Most of the CBD genetics produced in Pennsylvania this year originated from breeders in drier climates like Colorado and Oregon, making them vulnerable to the humidity of the mid-Atlantic region, where fungal pathogens thrive. This will continue to be a challenge for Eastern growers until disease-resistant hemp varieties and fungicides are available.
Botrytis (gray mold) and Phytophthora (root rot) were also present but not widespread.
Insect and pest pressure
Corn earworms and other caterpillar species fed on flower buds and seed after plants set flowers, infesting 20% of the ripened seed heads in the Penn State grain trials. This level of pest pressure wasn’t seen in previous seasons.
Pesticides and biocontrols
No pesticides are approved for hemp in Pennsylvania on the crop and very few growers used biocontrols this year.Fertilizers
Grain and fiber farmers generally used granular fertilizers and manures to bring their fields up to the needs of the crop.
Approximately 80% of CBD growers used traditional water-soluble fertilizers applied through drip irrigation. Very few growers used cannabis-style liquid fertilizers.
Some fiber growers chose European varieties like Futura 75 or Bialobrzeskie.
Central Pennsylvania farmers planted dual-purpose Canadian varieties like CRS-1, which can grow well in the area but don’t get as tall as they do in Canada, limiting biomass yield.
Some hemp farmers are growing for CBD produced autoflower varieties like Autopilot 1. Other prevalent varieties included:
Live inputs and availability
About 60% of Pennsylvania farmers planted seed versus 40% clones. Most CBD farmers were able to source what they wanted this year, but they may not have been certain about what to look for in genetics.
Seed was available domestically for fiber and grain production, but only one or two varieties were available locally. Farmers were uncertain about which varieties to grow, as fiber variety trials have largely eluded the region.
Germination of grain and fiber varieties ranged from 70%-96% in tests, but field-sown crop germination rates were lower.
CBD transplants showed germination rates around 85%-90%, but transplant shock caused losses. Male seeds were found in what was claimed to be feminized seed.
Harvest started in mid-August for fiber crops and is ongoing. Grain crops are also being harvested.
Fiber growers are using sickle bars and discbines to mow crops and hay equipment to condition and bale after retting in the field.
Grain growers are combining the heads, then mowing the stalks.

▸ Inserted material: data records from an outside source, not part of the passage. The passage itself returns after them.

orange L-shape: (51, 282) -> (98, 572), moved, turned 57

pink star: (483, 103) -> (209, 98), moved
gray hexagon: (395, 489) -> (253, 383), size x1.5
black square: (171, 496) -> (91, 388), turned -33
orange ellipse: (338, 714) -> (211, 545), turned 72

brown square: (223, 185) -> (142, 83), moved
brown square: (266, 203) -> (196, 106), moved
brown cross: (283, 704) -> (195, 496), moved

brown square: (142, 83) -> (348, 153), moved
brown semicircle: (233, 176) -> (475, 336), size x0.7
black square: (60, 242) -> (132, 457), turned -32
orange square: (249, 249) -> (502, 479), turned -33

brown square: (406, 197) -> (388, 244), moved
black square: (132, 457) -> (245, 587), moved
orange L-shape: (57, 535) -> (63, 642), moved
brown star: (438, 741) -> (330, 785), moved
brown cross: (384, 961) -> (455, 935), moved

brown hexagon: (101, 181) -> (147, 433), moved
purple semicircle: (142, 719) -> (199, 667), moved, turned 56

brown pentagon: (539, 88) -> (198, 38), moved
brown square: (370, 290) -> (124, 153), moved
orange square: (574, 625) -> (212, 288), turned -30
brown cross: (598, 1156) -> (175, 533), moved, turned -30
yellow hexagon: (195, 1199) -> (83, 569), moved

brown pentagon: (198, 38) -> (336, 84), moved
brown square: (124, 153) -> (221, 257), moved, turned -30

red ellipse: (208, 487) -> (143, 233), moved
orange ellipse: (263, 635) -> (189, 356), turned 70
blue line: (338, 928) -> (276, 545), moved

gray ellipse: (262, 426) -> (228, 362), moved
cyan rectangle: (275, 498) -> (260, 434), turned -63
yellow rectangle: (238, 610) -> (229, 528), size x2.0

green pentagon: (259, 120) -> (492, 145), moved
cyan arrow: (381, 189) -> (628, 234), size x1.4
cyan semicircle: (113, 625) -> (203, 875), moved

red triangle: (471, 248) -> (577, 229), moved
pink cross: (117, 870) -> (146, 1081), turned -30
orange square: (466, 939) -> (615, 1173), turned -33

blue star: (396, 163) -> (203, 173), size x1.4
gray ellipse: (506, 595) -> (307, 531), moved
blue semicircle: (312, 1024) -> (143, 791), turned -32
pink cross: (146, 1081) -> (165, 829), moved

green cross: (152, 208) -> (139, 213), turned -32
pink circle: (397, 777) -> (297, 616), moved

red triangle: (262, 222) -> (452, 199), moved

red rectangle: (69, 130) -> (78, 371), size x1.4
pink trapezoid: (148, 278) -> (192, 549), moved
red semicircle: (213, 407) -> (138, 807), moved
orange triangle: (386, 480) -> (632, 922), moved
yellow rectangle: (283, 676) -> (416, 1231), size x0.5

Early CBD harvest started in late last month and will last through mid-October as long as the frost holds off.
Custom whole plant CBD harvesters have been spotted in Pennsylvania, but most small growers are hand-harvesting.
About 50% of the farmers who planted fiber contracted with a processor ahead of planting.
Some grain farmers either own a mill or have a relationship with a mill that will press seeds into oil, but most grain farmers and buyers haven’t disclosed sales plans.
An estimated 25% of CBD growers have a contract in place for drying, processing and selling their crops this year, while the rest have no known plans.